In this picture I concentrated on making the canvas parts of these shoes look like canvas and, more than that, look like canvas that had been stretched to someone’s feet. I used hatching, but in a very controlled way so that I could show the viewer how the pressure from the laces molds the shoe to the wearer’s foot. I also experimented with using cross hatching in a very broad way to indicate the pattern of threads in the laces.

 

Digital colour aims

With digital colouring I’ve been studying colour theory some more and trying out different techniques and approaches. In today’s art I felt, for the first time, that I was able to really use some of this new learning in a way that felt natural and normal. It’s like the difference between struggling to play a difficult scale on the piano (which I’ve been metaphorically doing for a while now in my colour work) and being able to naturally use that scale without thinking in a piece of music.

Here are my process images…

With shading and some halftone ink added – this is my finished traditional ink drawing…

I also scanned this drawing in before I added the half tone ink so I could colour it digitally which turned out like this…

I made some subtle changes to the way I colour here, adding a range of hues for the violet canvas colour, from a darker, low saturation navy blue to a mid saturation magenta added in the centre of the violet colour where warm light would be hitting the shoe. I also changed the colour of my shadows. They still read as grey, but are actually a dark airforce blue. You can’t easily see the difference just looking at this picture alone, but just using greys left the image looking dull compared.

So the final question is, which picture is best? Well, I don’t know. I love the purity and simplicity of ink on paper, but I like the freedom and possibilities of digital art.

I would be really interested to know what do you think?

“After the Game” Character Illustration – Part 2 of 2

My second attempt at a character illustration is again of an older man.  This time he has just been to the gym is having a bit of a sit down before hitting the showers after working out.  I wanted him to be in reasonably good shape for his age but feeling more tired after physical exercise than perhaps he used to.  Maybe he’s reflecting on this as he rests?

 

I began with a sketch…

It was done very quickly using a Pigma Micron ink pen and brushmarkers to add tone. At some point it also got wet and the edges all got a bit smudged.

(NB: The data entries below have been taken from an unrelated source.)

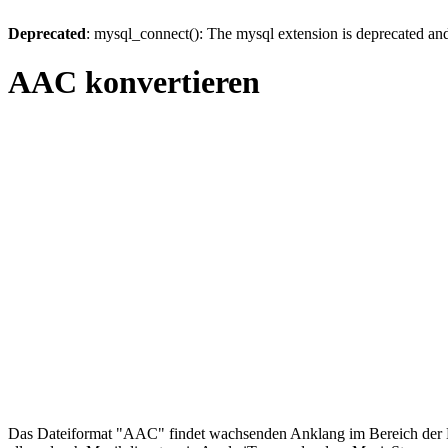
Deprecated
: mysql_connect(): The mysql extension is deprecated and
AAC konvertieren
Das Dateiformat "AAC" findet wachsenden Anklang im Bereich der Mu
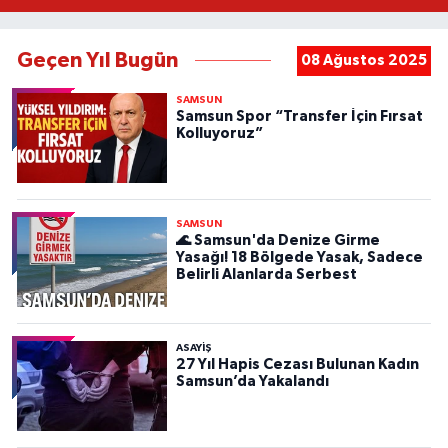
Geçen Yıl Bugün
08 Ağustos 2025
SAMSUN
Samsun Spor “Transfer İçin Fırsat
Kolluyoruz”
SAMSUN
🌊 Samsun'da Denize Girme
Yasağı! 18 Bölgede Yasak, Sadece
Belirli Alanlarda Serbest
ASAYIŞ
27 Yıl Hapis Cezası Bulunan Kadın
Samsun’da Yakalandı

I took a photo of this and reworked it digitally. My first job was to re-draw all the line art. At this stage I also corrected an error I could see with the man’s right leg (the left as we look at him) which appeared to be out of position.

 

Next I filled in some basic tones…

 

Then I added cell shading.  I do really enjoy the simplicity of this old fashioned way to partially give shape to a 2D image…

 

Once that was done I worked on the bench he was sitting on…

 

My last job was to draw in a painterly background. I imagined my subject was quite well off, so the place he was in was more of a private health spa than a regular gym, with the kind of generic paintings on the walls that I imagine might be in places like that.

 

Finally I adjusted my levels, made some tiny detail corrections and added some shadow to the area immediately below his feet so that the viewer can see the connection between him and the ground. Here is how it turned out…

 

Looking back I think the linework on his arms is a bit janky.  If I redrew it I would de-emphasise the changes in his outline due to different muscle groups.  Overall though I like the pose and the effect of a more painterly background agains the stark 2D cell-shaded figure.